Menos jefe. Más Zade.
—Audrey, si esto tiene algo que ver con lo que pasó…

—No “pasó” nada —lo interrumpo.
Las palabras me salen más duras de lo que esperaba.
—Y ese es el problema.

Él me mira en silencio, con esa mezcla de culpa y desesperación que me rompe por dentro.

—No puedes irte así —dice finalmente.
—No puedo quedarme tampoco.

El silencio que sigue es insoportable.
Me doy media vuelta antes de que pueda decir algo más.
Siento su voz a mis espaldas, baja, casi un ruego:
—Audrey, por favor…

Pero no me detengo.
No esta vez.

Camino hasta el ascensor sin mirar atrás.
Cuando las puertas se cierran, siento que el aire vuelve a entrar en mis pulmones, pero de una forma dolorosa.
Como si me recordara que seguir viva no siempre significa estar bien.

Al llegar a la calle, me detengo un momento frente al edificio.
Miro hacia arriba.
Sé que él sigue en su oficina.
Sé que tiene la carta en la mano.
Y por primera vez, sé que esta vez fui yo quien se alejó primero.

—★‹🌺›★—

Zade.

No entiendo lo que pasa hasta que leo su nombre.
“Audrey Morrison".
En tinta negra, al final de una carta doblada con un cuidado que me duele.

Mi mirada recorre las líneas una y otra vez.
Cada palabra es una sentencia.
Una grieta.
Una despedida que no vi venir, aunque en el fondo supe que tarde o temprano ocurriría.

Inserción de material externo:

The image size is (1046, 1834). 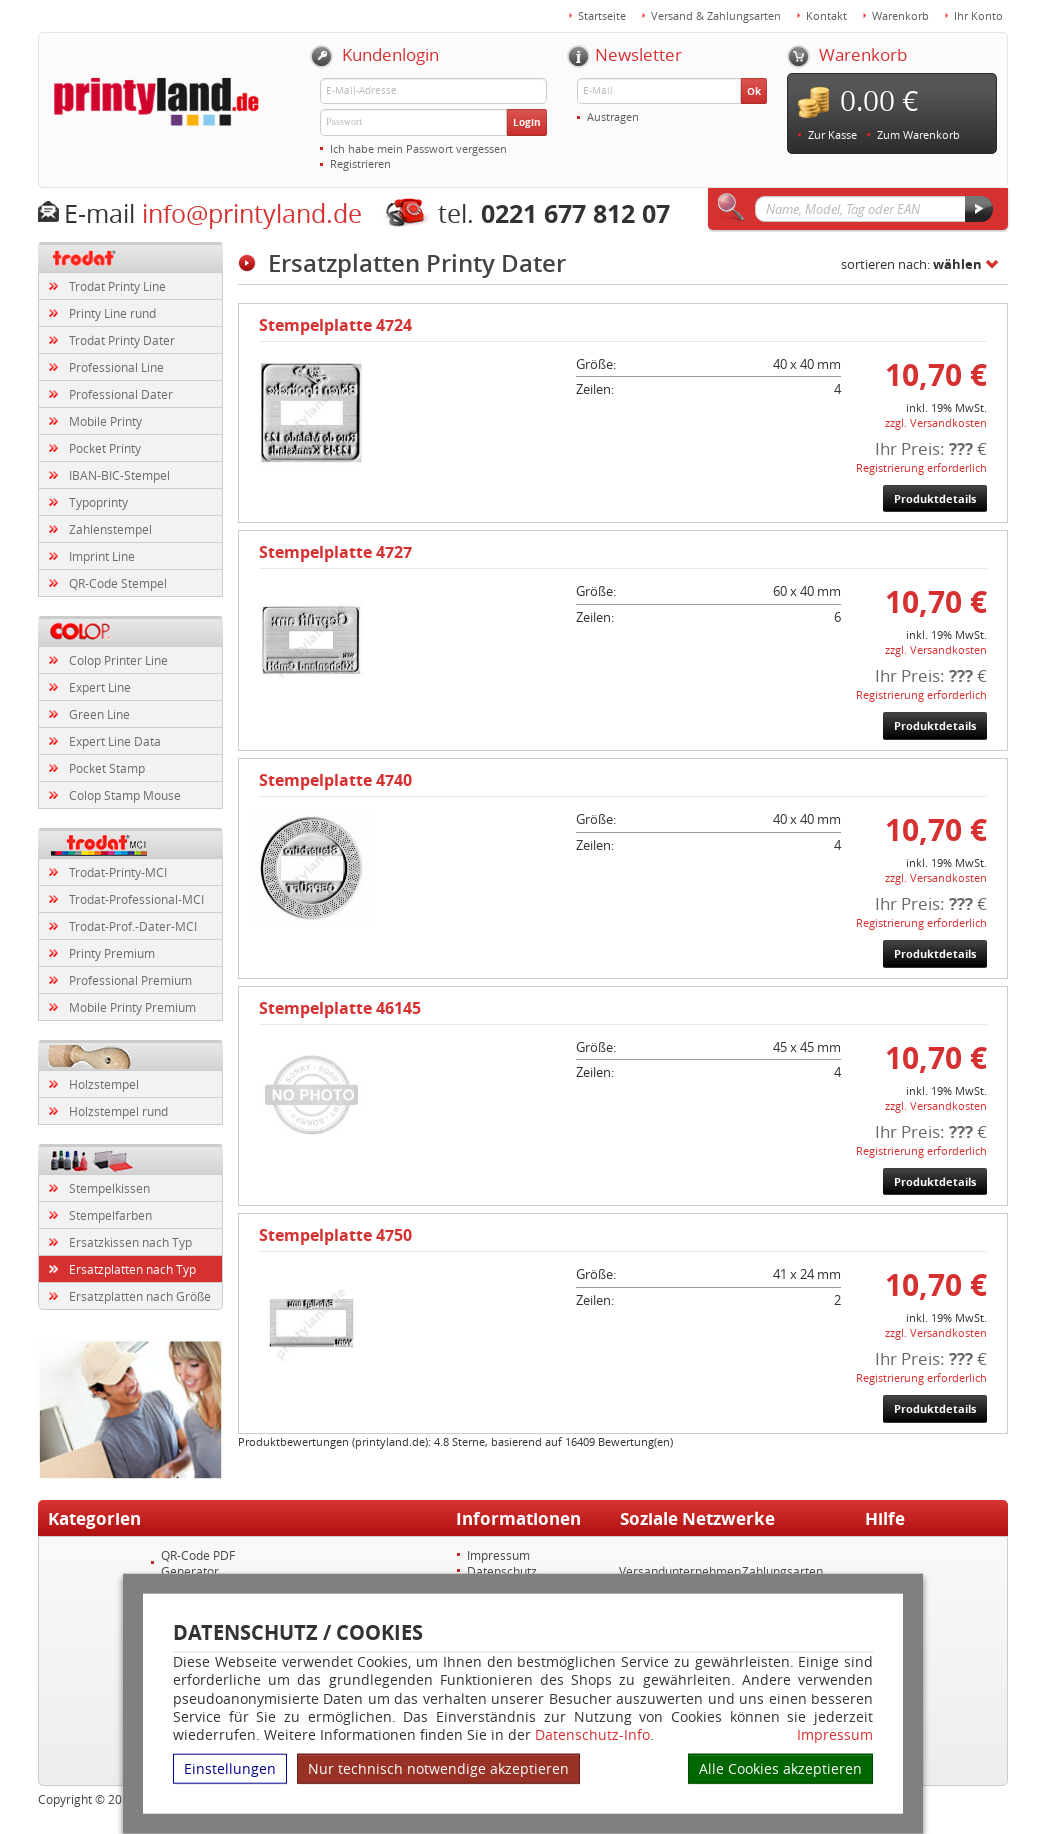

“A través de esta carta, presento formalmente mi renuncia…”

Renuncia.
La palabra retumba en mi cabeza como una explosión muda.

Me quedo sentado, inmóvil, mientras el aire parece espesarse a mi alrededor.
El reloj del despacho marca las 8:43 p.m., y el silencio es tan denso que puedo oír el tic-tac de cada segundo.
No sé cuánto tiempo pasa antes de que suelte la carta sobre el escritorio y me frote los ojos con ambas manos.

La oficina huele a papel, a café frío y a ella.
A su perfume leve, a la fragancia que deja flotando cada vez que entra, cada vez que sonríe, cada vez que me recuerda lo que nunca debí desear.